Pandan Wangi memandang pegunungan di hadapannya. Masih beberapa ratus patok lagi.
“Kita berhenti di tempat Rudita itu hilang. Kita sempat berbicara untuk menentukan sikap, sementara kita dapat melihat tempat itu, barangkali kita menemukan sesuatu.”
Pandan Wangi mengangguk-anggukkan kepalanya. Dilecutnya kudanya, sehingga ia berada di paling depan. Sejenak ia berpaling memandang hutan liar di sebelah jalan yang dilaluinya. Hutan tempat mereka berburu seekor ular raksasa. Tetapi kini mereka tidak memasuki hutan liar itu, tetapi menyelusur di sebelahnya dan langsung pergi ke tempat pertempuran itu terjadi.
Beberapa saat kemudian, mereka pun segera sampai di tempat yang mereka tentukan sebagai titik pertama pertemuan dengan pasukan pengawal Mataram. Ketika Pandan Wangi meloncat dari punggung kudanya disusul oleh Prastawa, maka yang lain pun segera turun pula. Mereka mengikat kuda masing-masing pada pohon-pohon perdu di sekitarnya.
“Jangan di tempat Rudita itu terakhir kali kau lihat,” berkata Ki Argapati.
Pandan Wangi mengangguk-anggukkan kepalanya. Maka dibawanya kudanya agak menjauh. Agaknya ayahnya masih akan mencoba menemukan jejak yang barangkali dapat dipergunakannya untuk menjadi petunjuk.

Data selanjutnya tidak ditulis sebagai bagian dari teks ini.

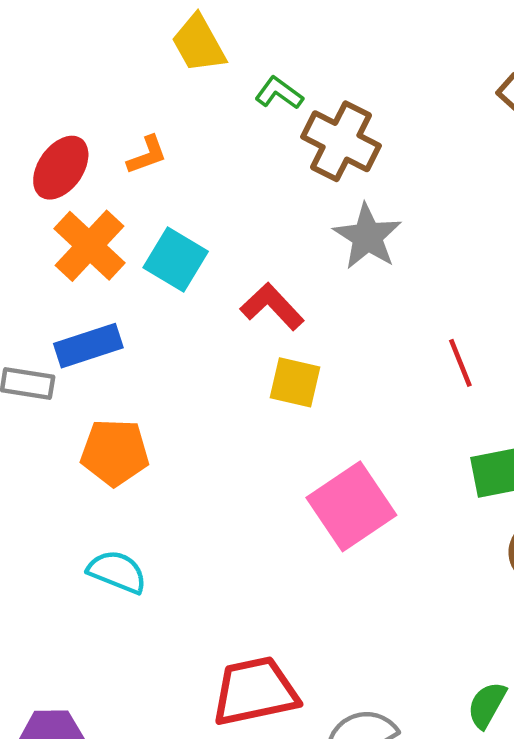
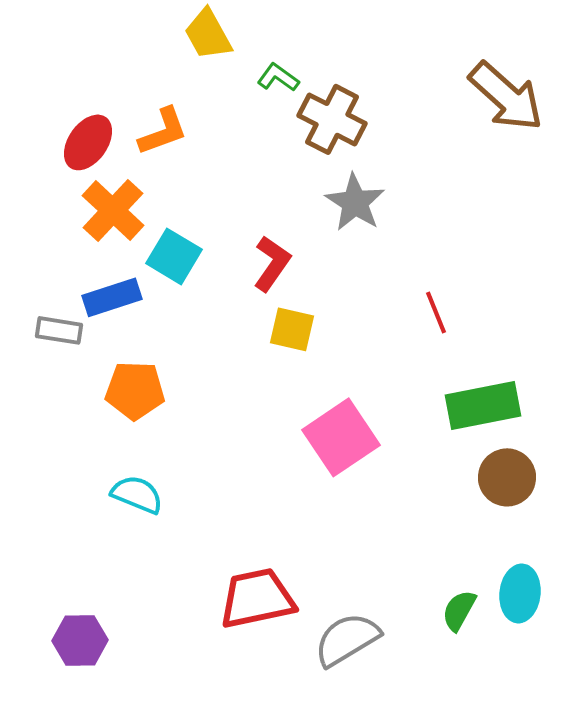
orange L-shape: (147, 155) -> (163, 131), size x1.4
cyan square: (176, 259) -> (174, 256), moved
red L-shape: (272, 307) -> (272, 263), turned 78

Sejenak kemudian Ki Argapati, Ki Sumangkar, dan ayah Rudita itu pun segera menyelidiki tempat Rudita yang terakhir kali diketahui oleh Pandan Wangi.

Tetapi seperti Pandan Wangi dan anak-anak muda sebelumnya, mereka tidak menemukan jejak apapun juga selain dugaan yang sama, bahwa Rudita sempat meronta dan tangannya menggapai dedaunan di sekitarnya. Setelah itu maka ia pun tidak dapat berbuat apa-apa lagi.
“Kita hanya dapat mengetahui beberapa langkah dari jejak ini,” berkata Ki Argapati.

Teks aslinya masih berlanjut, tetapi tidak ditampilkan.